Баки гнал на предельно допустимых скоростях, стараясь успеть хотя бы до ночи. Он помнил, какой тяжёлый предстоял послезавтра день. Другого донора для Сета пока что так и не нашли, и в момент забора костного мозга Баки всегда был рядом, усаживался рядом и не отходил ни на секунду, игнорируя возмущённые попытки врачей выдворить из палаты посторонних. Но Джеку было плохо, и Баки физически не мог заставить себя сдвинуться с места. Он сидел и гладил ладонь своего короля, рассказывал какие-то совершенно не важные новости, отвлекая от боли, но стоило врачам покинуть палату, перебирался на больничную койку Джека, вжимался в него, мечтая забрать боль себе.
Во дворец Баки вошёл уже заполночь. Прошёлся по сонным коридорам, заглянул в детскую, коснувшись губами лба Джейми и отправился в спальню. Следовало извиниться перед Джеком, что он так сорвался, ничего не объяснив, что не отвечал на звонки, не в силах был говорить.
Баки вошёл в спальню, тихо притворив дверь за собой. Джек уже спал, свернувшись калачиком и обнимая себя за левое плечо — оно иногда ныло на непогоду.
Быстро раздевшись и приняв душ, Баки нырнул под одеяло, притянул Джека к себе, обнимая, коснулся губами сомкнутых век. Вот оно, его место, рядом с Джеком. Что Баки, что Зимний Солдат навоевался и обрёл своё невозможное счастье, которого, казалось, и не заслужил вовсе. И он теперь всё отдаст, чтобы не потерять то, за что боролся. Баки улыбнулся сквозь сон, почувствовав, что Джек, наконец, расслабился, оплёл его руками и задышал спокойнее.
— Спи, мой король, — прошептал Баки проваливаясь в темноту.

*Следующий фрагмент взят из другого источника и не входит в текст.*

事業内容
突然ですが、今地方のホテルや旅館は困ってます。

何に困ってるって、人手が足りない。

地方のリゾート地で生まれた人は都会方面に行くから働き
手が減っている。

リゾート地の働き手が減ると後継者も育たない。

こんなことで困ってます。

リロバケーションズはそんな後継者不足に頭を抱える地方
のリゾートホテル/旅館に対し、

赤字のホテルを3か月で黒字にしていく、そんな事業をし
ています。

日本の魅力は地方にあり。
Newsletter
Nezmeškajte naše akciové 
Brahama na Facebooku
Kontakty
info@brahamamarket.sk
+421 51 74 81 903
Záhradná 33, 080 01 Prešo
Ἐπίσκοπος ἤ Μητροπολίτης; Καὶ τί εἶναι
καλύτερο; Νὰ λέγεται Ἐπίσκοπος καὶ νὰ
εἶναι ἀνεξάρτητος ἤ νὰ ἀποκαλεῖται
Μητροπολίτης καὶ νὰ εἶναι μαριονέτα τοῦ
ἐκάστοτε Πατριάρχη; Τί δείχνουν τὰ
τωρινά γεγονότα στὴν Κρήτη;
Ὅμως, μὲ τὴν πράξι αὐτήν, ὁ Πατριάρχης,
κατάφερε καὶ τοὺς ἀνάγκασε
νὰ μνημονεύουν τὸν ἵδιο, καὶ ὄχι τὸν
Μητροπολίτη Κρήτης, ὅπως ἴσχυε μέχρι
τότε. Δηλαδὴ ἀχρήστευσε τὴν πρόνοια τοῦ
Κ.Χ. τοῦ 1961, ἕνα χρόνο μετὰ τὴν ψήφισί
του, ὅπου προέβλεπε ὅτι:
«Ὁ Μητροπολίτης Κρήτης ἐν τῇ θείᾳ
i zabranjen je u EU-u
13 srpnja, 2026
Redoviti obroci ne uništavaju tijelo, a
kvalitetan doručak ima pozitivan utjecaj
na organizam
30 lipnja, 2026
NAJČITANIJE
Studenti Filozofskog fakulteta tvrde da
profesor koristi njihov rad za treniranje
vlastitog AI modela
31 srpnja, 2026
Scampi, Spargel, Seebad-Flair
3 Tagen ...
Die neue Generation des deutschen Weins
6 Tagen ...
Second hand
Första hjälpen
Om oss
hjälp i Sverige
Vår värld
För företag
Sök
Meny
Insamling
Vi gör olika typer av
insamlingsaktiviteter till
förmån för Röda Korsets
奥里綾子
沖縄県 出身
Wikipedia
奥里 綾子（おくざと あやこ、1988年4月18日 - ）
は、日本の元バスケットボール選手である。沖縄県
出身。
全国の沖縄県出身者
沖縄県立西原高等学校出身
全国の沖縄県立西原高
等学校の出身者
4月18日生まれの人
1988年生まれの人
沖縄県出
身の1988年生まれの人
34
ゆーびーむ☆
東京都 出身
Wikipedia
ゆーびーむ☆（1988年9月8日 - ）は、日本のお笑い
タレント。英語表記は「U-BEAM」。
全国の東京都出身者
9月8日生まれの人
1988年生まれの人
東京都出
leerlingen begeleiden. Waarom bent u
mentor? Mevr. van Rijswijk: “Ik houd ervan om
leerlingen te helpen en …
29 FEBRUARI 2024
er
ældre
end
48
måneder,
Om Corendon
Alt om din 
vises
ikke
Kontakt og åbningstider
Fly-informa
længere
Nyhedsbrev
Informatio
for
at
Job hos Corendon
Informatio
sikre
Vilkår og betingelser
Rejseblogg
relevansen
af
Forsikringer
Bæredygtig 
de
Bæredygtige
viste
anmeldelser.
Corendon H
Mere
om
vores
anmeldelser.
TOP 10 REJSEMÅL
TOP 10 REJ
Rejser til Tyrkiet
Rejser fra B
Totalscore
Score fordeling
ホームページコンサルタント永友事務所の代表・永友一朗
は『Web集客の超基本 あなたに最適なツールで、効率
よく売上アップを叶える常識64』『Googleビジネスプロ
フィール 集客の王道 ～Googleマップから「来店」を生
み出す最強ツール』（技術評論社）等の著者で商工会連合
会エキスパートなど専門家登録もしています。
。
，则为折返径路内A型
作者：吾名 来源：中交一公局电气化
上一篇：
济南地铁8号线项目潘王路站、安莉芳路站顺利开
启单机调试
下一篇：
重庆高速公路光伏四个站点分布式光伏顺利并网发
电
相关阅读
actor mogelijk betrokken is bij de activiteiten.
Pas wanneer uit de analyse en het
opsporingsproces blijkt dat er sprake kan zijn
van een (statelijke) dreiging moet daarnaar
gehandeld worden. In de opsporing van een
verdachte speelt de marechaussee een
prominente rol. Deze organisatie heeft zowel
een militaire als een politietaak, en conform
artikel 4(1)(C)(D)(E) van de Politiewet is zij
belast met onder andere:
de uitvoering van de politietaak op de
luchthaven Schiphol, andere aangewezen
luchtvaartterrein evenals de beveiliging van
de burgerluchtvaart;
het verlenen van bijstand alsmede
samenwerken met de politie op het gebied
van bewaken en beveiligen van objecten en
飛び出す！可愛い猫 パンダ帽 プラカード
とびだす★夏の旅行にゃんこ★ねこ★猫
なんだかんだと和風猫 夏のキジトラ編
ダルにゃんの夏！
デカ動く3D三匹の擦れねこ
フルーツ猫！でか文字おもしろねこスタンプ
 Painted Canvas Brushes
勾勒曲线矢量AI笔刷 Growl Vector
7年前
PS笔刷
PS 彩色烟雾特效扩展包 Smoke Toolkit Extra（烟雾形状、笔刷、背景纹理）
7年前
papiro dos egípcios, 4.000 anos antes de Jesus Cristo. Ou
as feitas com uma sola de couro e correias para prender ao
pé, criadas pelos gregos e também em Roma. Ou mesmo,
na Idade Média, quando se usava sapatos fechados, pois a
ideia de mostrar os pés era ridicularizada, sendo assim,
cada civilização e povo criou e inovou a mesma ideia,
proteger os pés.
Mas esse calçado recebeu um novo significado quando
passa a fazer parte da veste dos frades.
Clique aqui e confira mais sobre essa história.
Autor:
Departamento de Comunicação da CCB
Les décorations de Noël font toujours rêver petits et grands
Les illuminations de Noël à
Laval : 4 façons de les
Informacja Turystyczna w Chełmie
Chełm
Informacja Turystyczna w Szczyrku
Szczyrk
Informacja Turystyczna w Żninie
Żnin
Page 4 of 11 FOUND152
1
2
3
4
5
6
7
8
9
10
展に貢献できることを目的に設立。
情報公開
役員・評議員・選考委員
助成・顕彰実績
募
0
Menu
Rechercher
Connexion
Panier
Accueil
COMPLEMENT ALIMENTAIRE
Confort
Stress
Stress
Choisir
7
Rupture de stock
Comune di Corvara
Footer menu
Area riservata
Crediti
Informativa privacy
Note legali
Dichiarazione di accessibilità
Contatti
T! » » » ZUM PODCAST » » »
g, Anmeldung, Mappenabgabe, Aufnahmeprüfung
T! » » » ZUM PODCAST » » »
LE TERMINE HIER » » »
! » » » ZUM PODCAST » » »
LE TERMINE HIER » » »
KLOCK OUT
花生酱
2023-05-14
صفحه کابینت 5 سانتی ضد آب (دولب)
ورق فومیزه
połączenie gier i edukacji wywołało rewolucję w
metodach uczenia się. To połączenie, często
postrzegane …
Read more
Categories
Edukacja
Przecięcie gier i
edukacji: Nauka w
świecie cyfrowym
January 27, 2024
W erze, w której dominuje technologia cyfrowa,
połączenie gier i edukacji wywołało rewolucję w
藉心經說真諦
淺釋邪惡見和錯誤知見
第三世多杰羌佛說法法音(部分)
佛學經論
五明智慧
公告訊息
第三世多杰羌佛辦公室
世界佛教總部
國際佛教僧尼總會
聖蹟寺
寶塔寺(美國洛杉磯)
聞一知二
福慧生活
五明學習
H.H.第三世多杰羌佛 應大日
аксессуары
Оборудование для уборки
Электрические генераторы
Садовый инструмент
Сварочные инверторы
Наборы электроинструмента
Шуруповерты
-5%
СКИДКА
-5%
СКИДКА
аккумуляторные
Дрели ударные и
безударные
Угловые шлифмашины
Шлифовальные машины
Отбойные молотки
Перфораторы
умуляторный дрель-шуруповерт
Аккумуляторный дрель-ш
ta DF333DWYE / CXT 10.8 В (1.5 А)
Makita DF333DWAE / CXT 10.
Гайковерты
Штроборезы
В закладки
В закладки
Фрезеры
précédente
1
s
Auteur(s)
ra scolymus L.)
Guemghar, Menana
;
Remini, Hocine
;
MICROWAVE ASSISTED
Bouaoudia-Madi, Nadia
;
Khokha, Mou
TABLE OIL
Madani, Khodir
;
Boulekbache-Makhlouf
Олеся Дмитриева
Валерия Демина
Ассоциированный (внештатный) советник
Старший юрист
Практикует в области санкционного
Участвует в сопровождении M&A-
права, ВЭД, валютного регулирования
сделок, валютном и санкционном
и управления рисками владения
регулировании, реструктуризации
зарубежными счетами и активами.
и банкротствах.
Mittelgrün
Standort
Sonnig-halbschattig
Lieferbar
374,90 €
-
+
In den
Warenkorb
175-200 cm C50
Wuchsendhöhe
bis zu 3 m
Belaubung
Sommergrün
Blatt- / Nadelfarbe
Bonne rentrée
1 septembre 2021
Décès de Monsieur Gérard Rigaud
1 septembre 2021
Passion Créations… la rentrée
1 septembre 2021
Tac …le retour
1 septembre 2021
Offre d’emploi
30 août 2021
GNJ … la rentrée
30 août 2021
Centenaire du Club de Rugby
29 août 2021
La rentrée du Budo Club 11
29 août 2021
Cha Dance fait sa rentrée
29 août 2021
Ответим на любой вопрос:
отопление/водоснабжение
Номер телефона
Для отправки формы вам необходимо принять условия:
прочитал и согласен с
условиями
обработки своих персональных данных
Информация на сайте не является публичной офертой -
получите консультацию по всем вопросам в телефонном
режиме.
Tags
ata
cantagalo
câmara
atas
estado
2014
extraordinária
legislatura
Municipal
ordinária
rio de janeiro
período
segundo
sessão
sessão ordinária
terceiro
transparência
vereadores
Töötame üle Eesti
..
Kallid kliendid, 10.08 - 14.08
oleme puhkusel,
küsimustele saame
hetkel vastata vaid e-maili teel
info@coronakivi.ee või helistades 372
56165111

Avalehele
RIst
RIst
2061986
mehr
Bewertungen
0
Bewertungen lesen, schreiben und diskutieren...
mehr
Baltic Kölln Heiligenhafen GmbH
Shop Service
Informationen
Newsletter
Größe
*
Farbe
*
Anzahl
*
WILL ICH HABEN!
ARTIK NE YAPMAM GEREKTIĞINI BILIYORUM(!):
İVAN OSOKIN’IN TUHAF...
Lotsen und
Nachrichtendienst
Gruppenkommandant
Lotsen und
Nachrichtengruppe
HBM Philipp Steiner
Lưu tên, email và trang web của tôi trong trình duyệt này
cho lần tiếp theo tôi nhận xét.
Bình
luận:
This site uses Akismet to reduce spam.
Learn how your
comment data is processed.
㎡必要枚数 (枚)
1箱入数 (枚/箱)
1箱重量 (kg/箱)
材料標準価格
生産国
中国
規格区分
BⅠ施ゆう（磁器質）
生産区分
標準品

— Седьмого марта мы летим в Нью-Йорк, — объявил Джек за завтраком. — Меня пригласили выступить в ООН как главу государства. Будем обсуждать европейские проблемы. Поделюсь опытом того, отчего у Гильбоа нет проблем с мигрантами.
— Оттого, что у Гильбоа никогда не было заморских колоний, — сказала королева Люсинда, передвигая пальцем разноцветные таблетки на блюде. Люсинда снова была беременна, и ей назначили какое-то совершенно невероятное количество витаминов и поддерживающих препаратов. Королевский врач считал, что вторая беременность через год с небольшим после первой — это слишком большая нагрузка на организм. Люсинда так не считала, и потребовала от мужа исполнения супружеского долга, как только Джеймсу исполнился год. Забеременела она так же быстро, как и в первый раз. — А еще оттого, что программа «Мы сделаем вас свободными и равными» уже сто пятьдесят лет как отменена.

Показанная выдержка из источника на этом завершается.